Tagebuch Solly Ganor war gerade 13 Jahre alt, als die Juden im litauischen Kovno nach dem Überfall Deutschlands auf die Sowjetunion zunächst in Ghettos gezwungen wurden. Zwangsarbeit und Konzentrationslager, verbunden mit Hunger, Erschöpfung und ständiger Todesangst präg- ten den Alltag. Schließlich kam er in die Außenlager des KZ Dachau und wurde gemeinsam mit seinem Vater am 2. Mai 1945 auf dem Todesmarsch bei Waakirchen in Oberbayern befreit. Bereits im Ghetto hatte Solly Ganor ein Tagebuch geschrieben.
Dieses hatte er allerdings vernichten müssen, um nicht in noch größere Lebensgefahr zu geraten. Die hierin festgehaltenen Erinnerungen und auch die folgenden Erlebnisse blieben jedoch fest in seinem Gedächtnis verankert. Nach der Befreiung schrieb er alles nieder. Das Schreiben sollte ihn sein Leben lang begleiten – in Buchform ebenso wie in zahlreichen Essays und Beiträgen für Zeitschriften.
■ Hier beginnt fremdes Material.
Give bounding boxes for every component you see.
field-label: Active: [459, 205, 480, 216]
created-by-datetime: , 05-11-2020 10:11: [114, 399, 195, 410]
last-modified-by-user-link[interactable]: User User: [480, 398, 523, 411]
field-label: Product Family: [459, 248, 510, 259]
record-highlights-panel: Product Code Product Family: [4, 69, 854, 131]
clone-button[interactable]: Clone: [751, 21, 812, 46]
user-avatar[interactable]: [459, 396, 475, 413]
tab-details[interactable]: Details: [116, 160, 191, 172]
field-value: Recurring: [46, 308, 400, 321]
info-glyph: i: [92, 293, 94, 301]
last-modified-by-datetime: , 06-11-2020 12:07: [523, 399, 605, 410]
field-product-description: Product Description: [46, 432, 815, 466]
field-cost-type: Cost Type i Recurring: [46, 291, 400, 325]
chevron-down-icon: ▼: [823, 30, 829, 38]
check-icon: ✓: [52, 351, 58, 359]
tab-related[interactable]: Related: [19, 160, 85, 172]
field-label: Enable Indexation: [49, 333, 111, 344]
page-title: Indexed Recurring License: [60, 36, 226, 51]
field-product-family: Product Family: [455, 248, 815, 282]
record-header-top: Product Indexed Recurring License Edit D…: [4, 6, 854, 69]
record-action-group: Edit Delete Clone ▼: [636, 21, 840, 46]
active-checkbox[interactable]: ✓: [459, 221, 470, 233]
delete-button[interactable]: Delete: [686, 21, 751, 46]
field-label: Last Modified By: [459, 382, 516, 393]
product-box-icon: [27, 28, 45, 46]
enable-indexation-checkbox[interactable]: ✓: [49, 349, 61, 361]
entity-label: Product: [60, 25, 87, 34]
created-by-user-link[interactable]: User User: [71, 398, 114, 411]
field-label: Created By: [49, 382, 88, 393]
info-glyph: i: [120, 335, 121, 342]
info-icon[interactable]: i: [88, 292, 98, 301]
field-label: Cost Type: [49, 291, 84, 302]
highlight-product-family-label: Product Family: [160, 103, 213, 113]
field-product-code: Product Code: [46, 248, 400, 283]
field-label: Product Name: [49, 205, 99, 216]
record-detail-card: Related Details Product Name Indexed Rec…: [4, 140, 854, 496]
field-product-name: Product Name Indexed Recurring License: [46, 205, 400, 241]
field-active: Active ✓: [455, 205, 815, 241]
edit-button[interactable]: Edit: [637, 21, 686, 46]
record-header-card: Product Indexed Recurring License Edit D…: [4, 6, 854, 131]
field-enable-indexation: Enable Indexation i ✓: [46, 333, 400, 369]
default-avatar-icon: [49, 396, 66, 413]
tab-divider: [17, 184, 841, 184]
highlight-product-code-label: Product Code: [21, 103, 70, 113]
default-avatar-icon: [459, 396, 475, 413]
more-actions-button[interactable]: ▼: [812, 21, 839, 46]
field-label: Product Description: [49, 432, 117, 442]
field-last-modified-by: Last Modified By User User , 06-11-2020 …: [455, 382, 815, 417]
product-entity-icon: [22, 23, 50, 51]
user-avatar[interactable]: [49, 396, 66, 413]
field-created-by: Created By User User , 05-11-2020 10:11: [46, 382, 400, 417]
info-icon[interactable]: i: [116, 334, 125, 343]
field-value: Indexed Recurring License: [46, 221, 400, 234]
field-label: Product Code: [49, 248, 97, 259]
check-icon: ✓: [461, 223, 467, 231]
Doch Sprache hatte für Ganor noch eine andere Bedeutung: Er war aufgewachsen mit mehreren Sprachen von Russisch bis Hebräisch und hatte im Ghetto und den Lagern noch andere dazugelernt. So war es wenig verwunderlich, dass er nach der Befreiung die Chance bekam, für die Amerikaner zu dolmetschen. Er wurde unter anderem dem Screening-Team der Amerikaner zugeteilt, das SS-Leute, Nazis und Kollaborateure aufspürte, die sich unter die ehemaligen KZ-Häftlingen in den DP-Lagern gemischt haben. Seine Sprachkenntnisse helfen ihm dabei ebenso wie sein Eingebundensein in jüdisches Leben und Tradition von Geburt an.
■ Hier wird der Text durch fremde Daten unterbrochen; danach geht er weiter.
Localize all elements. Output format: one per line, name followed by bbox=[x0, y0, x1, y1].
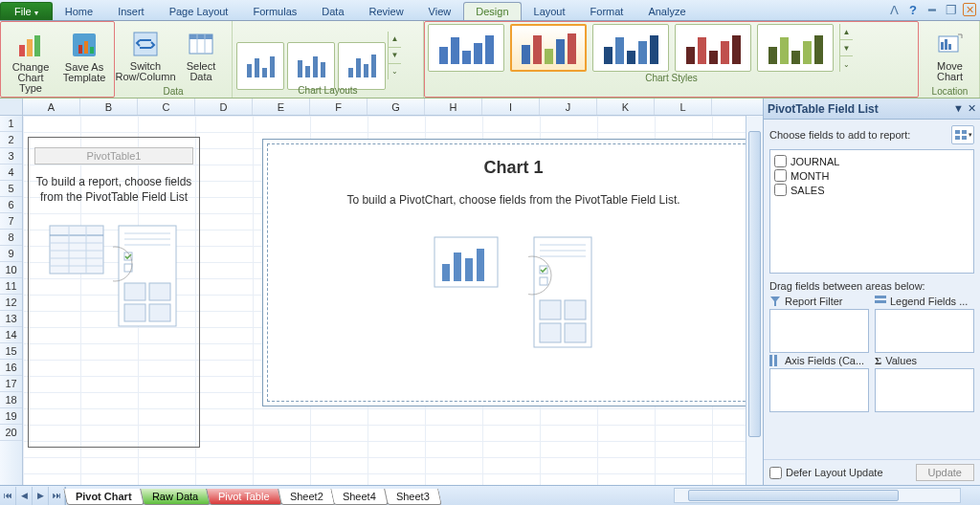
row-header[interactable]: 20 bbox=[0, 425, 22, 441]
chart-style-4[interactable] bbox=[675, 24, 751, 72]
field-checkbox[interactable]: JOURNAL bbox=[774, 154, 969, 168]
tab-page-layout[interactable]: Page Layout bbox=[157, 2, 241, 20]
field-list-illustration-icon bbox=[113, 224, 180, 329]
sheet-tab-sheet2[interactable]: Sheet2 bbox=[278, 489, 335, 505]
row-header[interactable]: 17 bbox=[0, 376, 22, 392]
row-header[interactable]: 10 bbox=[0, 262, 22, 278]
column-header[interactable]: F bbox=[310, 99, 368, 115]
chart-style-2[interactable] bbox=[510, 24, 587, 72]
column-header[interactable]: B bbox=[80, 99, 138, 115]
tab-home[interactable]: Home bbox=[53, 2, 105, 20]
sheet-tab-raw-data[interactable]: Raw Data bbox=[140, 489, 211, 505]
cell-grid[interactable]: PivotTable1 To build a report, choose fi… bbox=[23, 116, 763, 485]
sheet-tab-pivot-table[interactable]: Pivot Table bbox=[206, 489, 281, 505]
ribbon: Change Chart Type Save As Template Type … bbox=[0, 21, 980, 99]
tab-data[interactable]: Data bbox=[309, 2, 356, 20]
group-layouts-label: Chart Layouts bbox=[236, 84, 419, 98]
sheet-tab-sheet4[interactable]: Sheet4 bbox=[331, 489, 389, 505]
row-header[interactable]: 13 bbox=[0, 311, 22, 327]
row-header[interactable]: 8 bbox=[0, 230, 22, 246]
chart-layout-3[interactable] bbox=[338, 42, 386, 90]
field-checkbox[interactable]: SALES bbox=[774, 183, 969, 197]
chart-title: Chart 1 bbox=[268, 158, 759, 178]
row-header[interactable]: 1 bbox=[0, 116, 22, 132]
row-header[interactable]: 4 bbox=[0, 165, 22, 181]
row-header[interactable]: 11 bbox=[0, 278, 22, 295]
values-drop[interactable] bbox=[875, 368, 974, 412]
report-filter-drop[interactable] bbox=[769, 309, 869, 353]
pane-dropdown-icon[interactable]: ▼ bbox=[953, 102, 964, 115]
window-close-icon[interactable]: ✕ bbox=[963, 3, 976, 16]
pane-close-icon[interactable]: ✕ bbox=[968, 102, 976, 115]
row-header[interactable]: 12 bbox=[0, 295, 22, 311]
column-header[interactable]: C bbox=[138, 99, 195, 115]
row-header[interactable]: 16 bbox=[0, 360, 22, 376]
svg-rect-1 bbox=[27, 39, 33, 56]
tab-formulas[interactable]: Formulas bbox=[240, 2, 309, 20]
window-restore-icon[interactable]: ❐ bbox=[944, 2, 959, 17]
pivot-chart-object[interactable]: Chart 1 To build a PivotChart, choose fi… bbox=[262, 139, 763, 406]
column-header[interactable]: L bbox=[655, 99, 712, 115]
tab-view[interactable]: View bbox=[416, 2, 464, 20]
vertical-scrollbar[interactable] bbox=[746, 116, 763, 485]
chart-style-5[interactable] bbox=[757, 24, 834, 72]
row-header[interactable]: 7 bbox=[0, 213, 22, 230]
update-button[interactable]: Update bbox=[916, 464, 974, 481]
horizontal-scrollbar[interactable] bbox=[674, 488, 961, 503]
svg-rect-0 bbox=[19, 45, 25, 56]
defer-update-checkbox[interactable]: Defer Layout Update bbox=[769, 467, 883, 479]
row-header[interactable]: 15 bbox=[0, 343, 22, 360]
layouts-gallery-scroll[interactable]: ▲▼⌄ bbox=[388, 32, 401, 79]
chart-style-3[interactable] bbox=[592, 24, 669, 72]
chart-layout-2[interactable] bbox=[287, 42, 335, 90]
switch-row-column-button[interactable]: Switch Row/Column bbox=[119, 26, 172, 85]
help-icon[interactable]: ? bbox=[905, 2, 921, 17]
worksheet: ABCDEFGHIJKL 123456789101112131415161718… bbox=[0, 99, 763, 485]
tab-format[interactable]: Format bbox=[578, 2, 636, 20]
tab-design[interactable]: Design bbox=[463, 2, 521, 20]
pane-choose-label: Choose fields to add to report: bbox=[769, 129, 910, 141]
tab-file[interactable]: File ▾ bbox=[0, 2, 53, 20]
row-header[interactable]: 3 bbox=[0, 148, 22, 165]
column-header[interactable]: I bbox=[482, 99, 540, 115]
row-header[interactable]: 19 bbox=[0, 408, 22, 425]
window-minimize-icon[interactable]: ━ bbox=[924, 2, 940, 17]
legend-drop[interactable] bbox=[875, 309, 974, 353]
column-header[interactable]: J bbox=[540, 99, 597, 115]
row-header[interactable]: 14 bbox=[0, 327, 22, 343]
svg-rect-31 bbox=[149, 283, 170, 300]
axis-drop[interactable] bbox=[769, 368, 869, 412]
svg-rect-48 bbox=[540, 323, 561, 342]
row-header[interactable]: 18 bbox=[0, 392, 22, 408]
save-as-template-button[interactable]: Save As Template bbox=[58, 27, 110, 86]
minimize-ribbon-icon[interactable]: ᐱ bbox=[886, 2, 902, 17]
tab-review[interactable]: Review bbox=[357, 2, 416, 20]
pane-layout-mode-button[interactable]: ▾ bbox=[951, 125, 974, 144]
tab-analyze[interactable]: Analyze bbox=[635, 2, 698, 20]
sheet-tab-sheet3[interactable]: Sheet3 bbox=[385, 489, 442, 505]
column-header[interactable]: H bbox=[425, 99, 482, 115]
select-data-button[interactable]: Select Data bbox=[174, 26, 228, 85]
change-chart-type-button[interactable]: Change Chart Type bbox=[5, 27, 56, 97]
column-header[interactable]: E bbox=[253, 99, 310, 115]
sheet-nav-buttons[interactable]: ⏮◀▶⏭ bbox=[0, 487, 66, 505]
row-header[interactable]: 2 bbox=[0, 132, 22, 148]
chart-style-1[interactable] bbox=[428, 24, 504, 72]
row-header[interactable]: 9 bbox=[0, 246, 22, 262]
chart-layout-1[interactable] bbox=[236, 42, 284, 90]
row-header[interactable]: 5 bbox=[0, 181, 22, 197]
tab-layout[interactable]: Layout bbox=[522, 2, 578, 20]
column-header[interactable]: A bbox=[23, 99, 80, 115]
row-header[interactable]: 6 bbox=[0, 197, 22, 213]
move-chart-button[interactable]: Move Chart bbox=[924, 26, 975, 85]
column-header[interactable]: K bbox=[597, 99, 655, 115]
field-checkbox[interactable]: MONTH bbox=[774, 168, 969, 183]
field-list[interactable]: JOURNAL MONTH SALES bbox=[769, 149, 974, 274]
column-header[interactable]: D bbox=[195, 99, 253, 115]
select-all-corner[interactable] bbox=[0, 99, 23, 115]
sheet-tab-pivot-chart[interactable]: Pivot Chart bbox=[63, 489, 144, 505]
tab-insert[interactable]: Insert bbox=[105, 2, 157, 20]
layout-mode-icon bbox=[954, 129, 968, 141]
styles-gallery-scroll[interactable]: ▲▼⌄ bbox=[839, 24, 853, 72]
column-header[interactable]: G bbox=[368, 99, 425, 115]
Dass er als Übersetzer und Dolmetscher sofort eine Aufgabe gefunden hatte, gab Solly Ganor viel Selbstbewusstsein. »Ich war gerade 17 Jahre alt. Von Natur aus bin ich ziemlich optimistisch. Gleich nach der Erniedrigung des jüdischen Volkes bin ich plötzlich ein Soldat und kam in die olympische Höhe der amerikanischen Armee.« Die Gefühle eines 17-Jährigen im Detail seien schwer zu beschreiben, ergänzt der heute 82-Jährige.
Sederabend Der junge Mann sah die befreiten Juden in den DP-Lagern. Er erfuhr, wie die deutsche Bevölkerung in und um das zerbombte München lebte. Er war beim ersten Sederabend nach der Befreiung dabei, hat den Wiederaufbau der Israelitischen Kultusgemeinde miterlebt. Nach drei Jahren zog Solly Ganor nach Israel, half beim Aufbau des jungen Staates mit. Er ging zur Handelsmarine, wo er die Karriereleiter bis zum Kapitän emporstieg Mehrere Jahre lebte er später in den USA, kehrte aber wieder nach Israel zurück.
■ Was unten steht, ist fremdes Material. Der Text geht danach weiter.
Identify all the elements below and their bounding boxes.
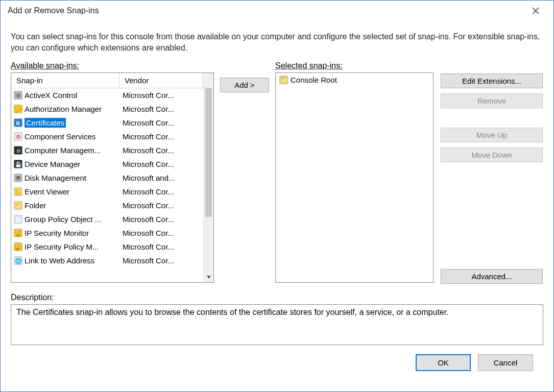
snapin-name-text: Authorization Manager <box>25 105 102 113</box>
snapin-name-cell: ⚙Component Services <box>11 132 119 141</box>
snapin-row[interactable]: 🔒IP Security MonitorMicrosoft Cor... <box>11 226 203 240</box>
snapin-name-text: IP Security Monitor <box>25 229 89 237</box>
snapin-vendor-cell: Microsoft Cor... <box>119 215 203 224</box>
window-title: Add or Remove Snap-ins <box>8 6 99 15</box>
ok-button[interactable]: OK <box>416 354 471 371</box>
snapin-vendor-cell: Microsoft Cor... <box>119 187 203 196</box>
snapin-row[interactable]: ⚙Component ServicesMicrosoft Cor... <box>11 130 203 143</box>
tree-item-label: Console Root <box>291 76 337 84</box>
snapin-name-cell: 💾Device Manager <box>11 160 119 169</box>
snapin-vendor-cell: Microsoft Cor... <box>119 229 203 237</box>
description-label: Description: <box>11 293 543 302</box>
close-button[interactable] <box>524 3 547 18</box>
scroll-up-icon[interactable] <box>203 73 213 88</box>
cancel-button[interactable]: Cancel <box>478 354 533 371</box>
snapin-row[interactable]: 📁FolderMicrosoft Cor... <box>11 199 203 212</box>
snapin-row[interactable]: 📄Group Policy Object ...Microsoft Cor... <box>11 212 203 226</box>
snapin-row[interactable]: 🖥Computer Managem...Microsoft Cor... <box>11 143 203 157</box>
scroll-down-icon[interactable] <box>204 272 213 282</box>
remove-button[interactable]: Remove <box>441 93 543 108</box>
snapin-name-text: Folder <box>25 201 46 210</box>
move-up-button[interactable]: Move Up <box>441 128 543 142</box>
advanced-button[interactable]: Advanced... <box>441 269 543 284</box>
right-button-column: Edit Extensions... Remove Move Up Move D… <box>433 61 544 284</box>
device-icon: 💾 <box>13 160 22 169</box>
svg-text:⚙: ⚙ <box>15 92 20 99</box>
svg-text:📄: 📄 <box>14 216 21 223</box>
folder-icon: 📁 <box>13 201 22 210</box>
snapin-row[interactable]: 🔐IP Security Policy M...Microsoft Cor... <box>11 240 203 254</box>
svg-text:📁: 📁 <box>280 76 287 83</box>
dialog-footer: OK Cancel <box>11 345 543 371</box>
svg-text:⛃: ⛃ <box>16 175 20 181</box>
add-button[interactable]: Add > <box>220 78 269 92</box>
svg-text:🔑: 🔑 <box>14 106 21 113</box>
snapin-name-text: Event Viewer <box>25 187 69 196</box>
svg-text:🔐: 🔐 <box>14 243 21 251</box>
snapin-name-cell: 🌐Link to Web Address <box>11 256 119 265</box>
close-icon <box>532 7 539 14</box>
svg-text:🗎: 🗎 <box>15 120 21 126</box>
intro-text: You can select snap-ins for this console… <box>11 31 543 53</box>
svg-text:🌐: 🌐 <box>14 257 21 264</box>
selected-label: Selected snap-ins: <box>275 61 433 70</box>
columns: Available snap-ins: Snap-in Vendor ⚙Acti… <box>11 61 543 284</box>
snapin-name-cell: 🔑Authorization Manager <box>11 105 119 114</box>
snapin-vendor-cell: Microsoft Cor... <box>119 118 203 127</box>
column-header-vendor[interactable]: Vendor <box>119 73 203 88</box>
dialog-content: You can select snap-ins for this console… <box>1 21 553 391</box>
snapin-row[interactable]: ⛃Disk ManagementMicrosoft and... <box>11 171 203 185</box>
snapin-row[interactable]: ⚙ActiveX ControlMicrosoft Cor... <box>11 88 203 102</box>
svg-text:📒: 📒 <box>14 188 21 195</box>
snapin-vendor-cell: Microsoft Cor... <box>119 146 203 155</box>
tree-item-console-root[interactable]: 📁 Console Root <box>279 75 430 84</box>
snapin-vendor-cell: Microsoft Cor... <box>119 242 203 251</box>
snapin-name-text: Certificates <box>25 118 66 128</box>
cert-icon: 🗎 <box>13 118 22 128</box>
snapin-row[interactable]: 🗎CertificatesMicrosoft Cor... <box>11 116 203 130</box>
snapin-name-cell: ⛃Disk Management <box>11 174 119 183</box>
available-rows: ⚙ActiveX ControlMicrosoft Cor...🔑Authori… <box>11 88 203 282</box>
computer-icon: 🖥 <box>13 146 22 155</box>
snapin-name-cell: ⚙ActiveX Control <box>11 91 119 100</box>
available-column: Available snap-ins: Snap-in Vendor ⚙Acti… <box>11 61 214 283</box>
snapin-name-cell: 🖥Computer Managem... <box>11 146 119 155</box>
svg-text:🔒: 🔒 <box>14 230 21 237</box>
edit-extensions-button[interactable]: Edit Extensions... <box>441 74 543 88</box>
link-icon: 🌐 <box>13 256 22 265</box>
gpo-icon: 📄 <box>13 215 22 224</box>
snapin-name-cell: 🗎Certificates <box>11 118 119 128</box>
scrollbar-thumb[interactable] <box>205 88 212 217</box>
selected-column: Selected snap-ins: 📁 Console Root <box>275 61 433 283</box>
snapin-vendor-cell: Microsoft Cor... <box>119 105 203 113</box>
snapin-row[interactable]: 📒Event ViewerMicrosoft Cor... <box>11 185 203 199</box>
snapin-name-text: Group Policy Object ... <box>25 215 101 224</box>
snapin-name-cell: 📁Folder <box>11 201 119 210</box>
available-label: Available snap-ins: <box>11 61 214 70</box>
move-down-button[interactable]: Move Down <box>441 148 543 162</box>
titlebar: Add or Remove Snap-ins <box>1 1 553 21</box>
svg-marker-29 <box>207 276 211 279</box>
snapin-vendor-cell: Microsoft Cor... <box>119 160 203 168</box>
disk-icon: ⛃ <box>13 174 22 183</box>
available-listbox[interactable]: Snap-in Vendor ⚙ActiveX ControlMicrosoft… <box>11 72 214 283</box>
snapin-row[interactable]: 🔑Authorization ManagerMicrosoft Cor... <box>11 102 203 116</box>
description-text: The Certificates snap-in allows you to b… <box>16 308 449 316</box>
component-icon: ⚙ <box>13 132 22 141</box>
ipsec-pol-icon: 🔐 <box>13 242 22 252</box>
snapin-row[interactable]: 💾Device ManagerMicrosoft Cor... <box>11 157 203 171</box>
snapin-name-text: ActiveX Control <box>25 91 77 100</box>
snapin-vendor-cell: Microsoft Cor... <box>119 201 203 210</box>
snapin-row[interactable]: 🌐Link to Web AddressMicrosoft Cor... <box>11 254 203 267</box>
scrollbar-vertical[interactable] <box>203 88 213 282</box>
snapin-name-text: Computer Managem... <box>25 146 101 155</box>
column-header-snapin[interactable]: Snap-in <box>11 73 119 88</box>
snapin-name-text: Disk Management <box>25 174 86 182</box>
snapin-name-cell: 🔒IP Security Monitor <box>11 229 119 238</box>
snapin-name-text: Device Manager <box>25 160 80 168</box>
console-root-icon: 📁 <box>279 75 288 84</box>
selected-treebox[interactable]: 📁 Console Root <box>275 72 433 283</box>
snapin-name-text: IP Security Policy M... <box>25 242 99 251</box>
snapin-vendor-cell: Microsoft and... <box>119 174 203 182</box>
dialog-window: Add or Remove Snap-ins You can select sn… <box>0 0 554 392</box>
Trotz aller vielseitigen und gegenwarts- und zukunftsbezogener Engagements bleiben die Jahre der Schoa tief im Gedächtnis. Er schreibt darüber. Doch das ist ihm nicht genug. Er will die Verantwortung des Erinnerns auch dann gewahrt wissen, wenn die Zeitzeugen selbst diese Aufgabe nicht mehr im derzeitigen Umfang oder auch gar nicht mehr wahrnehmen können. Und er trifft auch jüngere Menschen Es sind Kristin Martini und Thomas Darchinger. Sie engagieren sich gemeinsam mit Solly Ganor für das Projekt »Das andere Leben«.
Der Titel seines Buches hat dieser deutschlandweiten Bildungsinitiative den Namen gegeben. Kristin Martini ist für die Projektsteuerung verantworlich. Der Schauspieler und Regisseur Thomas Darchinger sorgt dafür, dass die Botschaft Ganors die Jugendlichen nicht nur intellektuell, sondern auch gefühlsmäßig erreicht. Der Adolf-Grimme-Preisträger Darchinger hat den Schoa-Überlebenden vor fünf Jahren kennengelernt. In diesem Jahr ist das gemeinsame Projekt entstanden. Er begleitet Ganor bei seinen Lesungen. Und geht inzwischen auch alleine auf Tour.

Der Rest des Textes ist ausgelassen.